Botticelli's La Primavera (late 1470s or early 1480s)

There are few more glorious moments in the history of art than Quattrocento Italy. It was a time when painters were becoming as inspired by nature—human, sexual and environmental—as they were by God. Thanks to the Neo-Platonist ethos which said that worldly love was a route to its divine sister, artists succeeded in fusing both strands into spectacular packages. The apotheosis must be La Primavera (late 1470s or early 1480s): Botticelli's painting of the Roman goddess Flora floating through a forest of fruits and flowers wearing a dress adorned with exquisite blooms.

Although Botticelli disliked landscape painting, the fact that he, or more likely his assistants, bothered to depict no fewer that 500 plant species in La Primavera reveals he was part of a culture enchanted by the natural world.
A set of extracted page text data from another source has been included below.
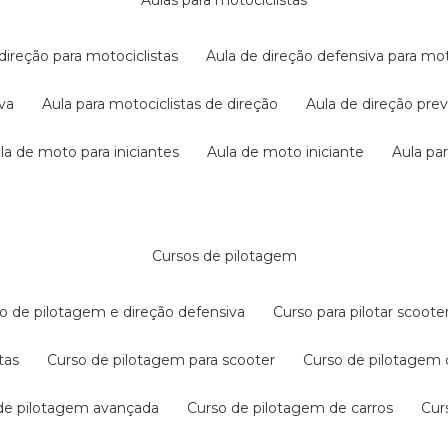
aulas para motociclistas
 direção para motociclistas
aula de direção defensiva para mot
iva
aula para motociclistas de direção
aula de direção pr
ula de moto para iniciantes
aula de moto iniciante
aula p
cursos de pilotagem
so de pilotagem e direção defensiva
curso para pilotar scoo
tas
curso de pilotagem para scooter
curso de pilotagem
 de pilotagem avançada
curso de pilotagem de carros
cu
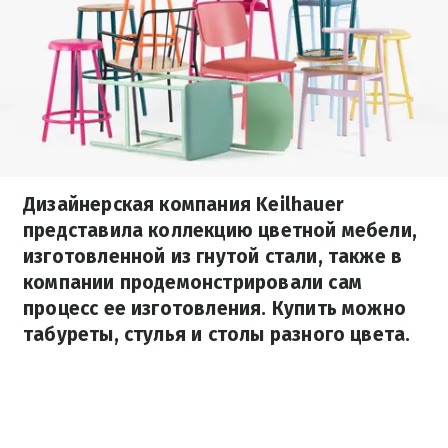
Дизайнерская компания Keilhauer
представила коллекцию цветной мебели,
изготовленной из гнутой стали, также в
компании продемонстрировали сам
процесс ее изготовления. Купить можно
табуреты, стулья и столы разного цвета.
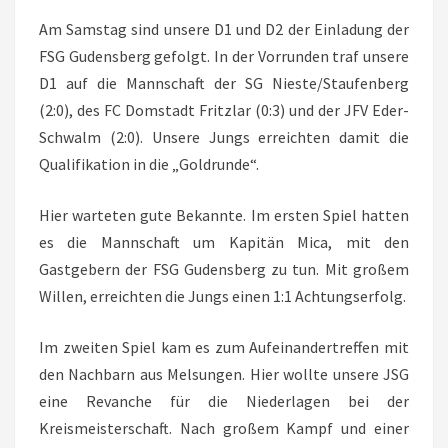
Am Samstag sind unsere D1 und D2 der Einladung der
FSG Gudensberg gefolgt. In der Vorrunden traf unsere
D1 auf die Mannschaft der SG Nieste/Staufenberg
(2:0), des FC Domstadt Fritzlar (0:3) und der JFV Eder-
Schwalm (2:0). Unsere Jungs erreichten damit die
Qualifikation in die „Goldrunde“.
Hier warteten gute Bekannte. Im ersten Spiel hatten
es die Mannschaft um Kapitän Mica, mit den
Gastgebern der FSG Gudensberg zu tun. Mit großem
Willen, erreichten die Jungs einen 1:1 Achtungserfolg.
Im zweiten Spiel kam es zum Aufeinandertreffen mit
den Nachbarn aus Melsungen. Hier wollte unsere JSG
eine Revanche für die Niederlagen bei der
Kreismeisterschaft. Nach großem Kampf und einer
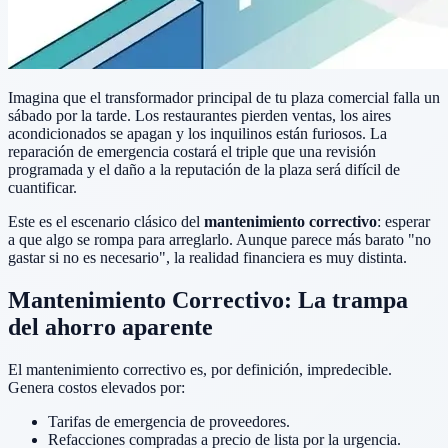
Imagina que el transformador principal de tu plaza comercial falla un
sábado por la tarde. Los restaurantes pierden ventas, los aires
acondicionados se apagan y los inquilinos están furiosos. La
reparación de emergencia costará el triple que una revisión
programada y el daño a la reputación de la plaza será difícil de
cuantificar.
Este es el escenario clásico del
mantenimiento correctivo
: esperar
a que algo se rompa para arreglarlo. Aunque parece más barato "no
gastar si no es necesario", la realidad financiera es muy distinta.
Mantenimiento Correctivo: La trampa
del ahorro aparente
El mantenimiento correctivo es, por definición, impredecible.
Genera costos elevados por:
Tarifas de emergencia de proveedores.
Refacciones compradas a precio de lista por la urgencia.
Ditto Giorgione, whose painting La Tempesta (around 1502), which unfolds in a tree-dotted, riverside glade under a storm-ripped sky, is one of the earliest paintings to make landscape a protagonist.

Anyone who loves La Primavera and La Tempesta should support the new generation of eco-warriors, Just Stop Oil and, in Italy, L'Ultima Generazione, who have recently glued themselves to both these masterpieces.

Compared to the suffragette who ripped through Velazquez' Rokeby Venus (1647), their actions are tame. Yet the climate activists, at least in most mainstream media, have been written off as "eco-nutters".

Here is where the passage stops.